[Stored records]
□ □ □ □ □

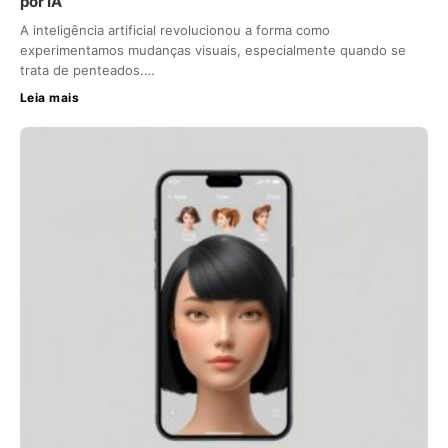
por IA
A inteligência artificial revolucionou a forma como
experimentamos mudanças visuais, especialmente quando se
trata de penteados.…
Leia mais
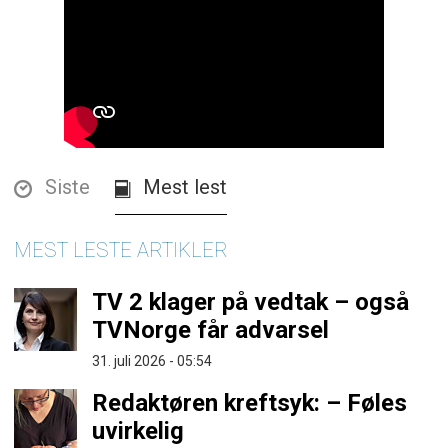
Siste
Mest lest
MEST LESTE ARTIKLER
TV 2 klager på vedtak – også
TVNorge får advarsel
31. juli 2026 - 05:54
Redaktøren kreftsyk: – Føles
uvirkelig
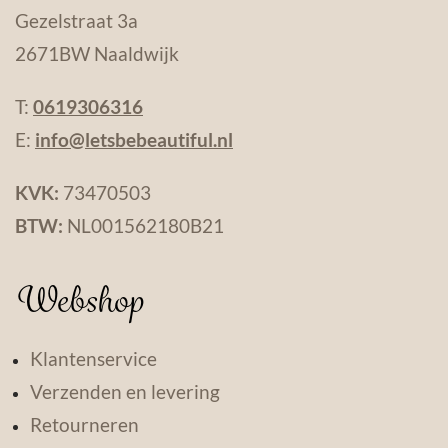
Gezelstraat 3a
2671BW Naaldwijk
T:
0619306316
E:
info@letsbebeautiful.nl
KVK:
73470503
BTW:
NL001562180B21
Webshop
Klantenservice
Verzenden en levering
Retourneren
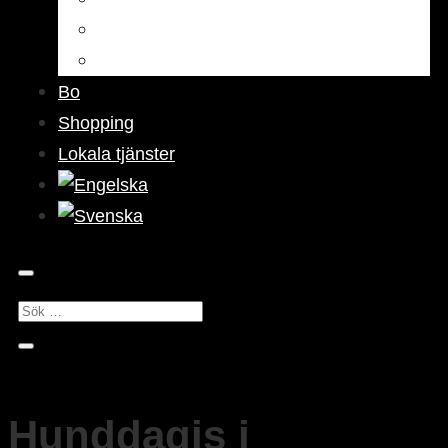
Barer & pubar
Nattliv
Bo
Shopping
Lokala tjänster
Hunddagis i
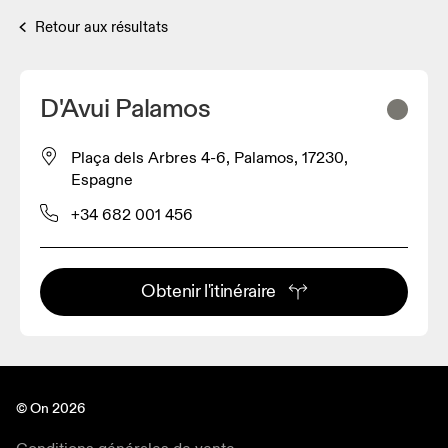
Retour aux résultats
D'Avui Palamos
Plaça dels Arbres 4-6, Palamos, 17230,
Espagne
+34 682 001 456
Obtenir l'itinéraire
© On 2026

□ □ □ □ □

REQUIRED WORK:
Pictures aside, repeat every entry exactly as written.

RESULT OF THE TASK:
por IA
A inteligência artificial revolucionou a forma como
experimentamos mudanças visuais, especialmente quando se
trata de penteados.…
Leia mais
Siste
Mest lest
MEST LESTE ARTIKLER
TV 2 klager på vedtak – også
TVNorge får advarsel
31. juli 2026 - 05:54
Redaktøren kreftsyk: – Føles
uvirkelig
Gezelstraat 3a
2671BW Naaldwijk
T:
0619306316
E:
info@letsbebeautiful.nl
KVK:
73470503
BTW:
NL001562180B21
Webshop
Klantenservice
Verzenden en levering
Retourneren
Barer & pubar
Nattliv
Bo
Shopping
Lokala tjänster
Hunddagis i
Retour aux résultats
D'Avui Palamos
Plaça dels Arbres 4-6, Palamos, 17230,
Espagne
+34 682 001 456
Obtenir l'itinéraire
© On 2026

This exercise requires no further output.